There's nothing high tech about Clairmont Farms. The company has been selling products made from lavender grown in their Los Olivos fields since 1998.
"Body butter, linen water and essential oil are the most popular items," said Sean Crowder, who co-owns the business with his mother, Meryl Tanz. "We have four and a half acres planted and producing, and just planted another acre and a half."
Clairmont Farms lavender products are a favorite at the Lavender Inn by the Sea and the Salt Cave in Santa Barbara. "We have several message therapists in Los Angeles who use our oil as well," said Crowder.
Los Olivos Wine Merchant & Cafe
Known for its fine food and wine, you don't have to be in the Valley to enjoy its signature bread dipping oil. The oil is one of several gourmet products sold at the restaurant — the others include olive tapenade and muffaletta — and is available on the shelves of high end gourmet shops from San Luis Obispo to Westlake Village. The oil contains a mix of herbs and garlic, and can also be used as a marinade for roast chicken.
Paradise Road Soap Company
Never was "necessity is the mother of invention" more true than in the formation of Karen and Steve Cottingham's business. Steve was a deputy probation officer assigned to the Los Prietos Boys' Camp on Paradise Road, and frequently came home with extreme cases of poison ivy and poison oak.
"We had more than one trip to the ER to get Steve a steroid shot," Karen said. "On one of them, the doctor mentioned that mugwart can be effective in dealing with itchy skin. Out of desperation, I went out, picked it and made a rub with olive oil. On his next episode, Steve used it in the shower, and it worked. But it was a real mess."
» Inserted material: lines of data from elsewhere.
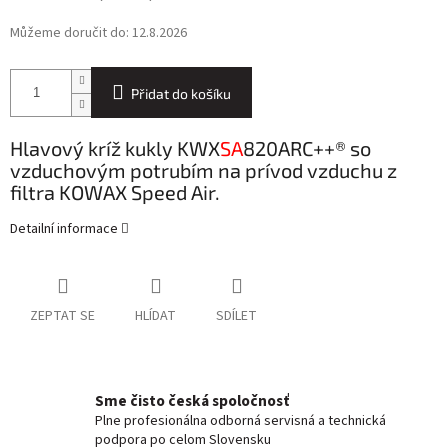
Můžeme doručit do:
12.8.2026
Přidat do košíku
Hlavový kríž kukly KWX
SA
820ARC++® so
vzduchovým potrubím na prívod vzduchu z
filtra KOWAX Speed Air.
Detailní informace
ZEPTAT SE
HLÍDAT
SDÍLET
Sme čisto česká spoločnosť
Plne profesionálna odborná servisná a technická
podpora po celom Slovensku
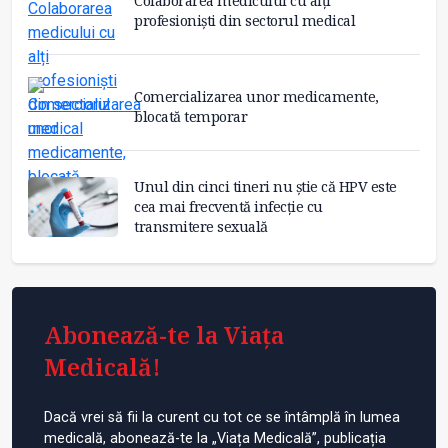
Colaborarea medicului cu alți
profesioniști din sectorul medical
Comercializarea unor medicamente,
blocată temporar
Unul din cinci tineri nu știe că HPV este
cea mai frecventă infecție cu
transmitere sexuală
Abonează-te la Viața
Medicală!
Dacă vrei să fii la curent cu tot ce se întâmplă în lumea
medicală, abonează-te la „Viața Medicală”, publicația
Karen decided a soap made with mugwart might be the way to go, and went to a crafts store where she purchased a child's soap-making kit.
"I made my first batch using cupcake tins," she recalled. Fortunately, she has a brother who is a chemist, and he offered further suggestions. "I just kept refining it and refining it," she said.
Many of Steve's coworkers and friends, some of whom are on hotshot fire crews, heard about his wife's creation, and came to their door asking if she'd make some for them.
"That's when we decided to sell it commercially," Karen said. "We made our own labels, and Steve starting taking it around."
It didn't take long for word to spread. The Cottingham's Paradise Road Soap is now purchased by the Texas Rangers, and numerous divisions of the U.S. Forest Service, Bureau of Land Management and the National Park Service. It's sold in over 45 stores along the Central Coast, at regional Whole Foods locations, and is a must-have item in the backpacks of hikers, mountain bikers and farm workers around the country.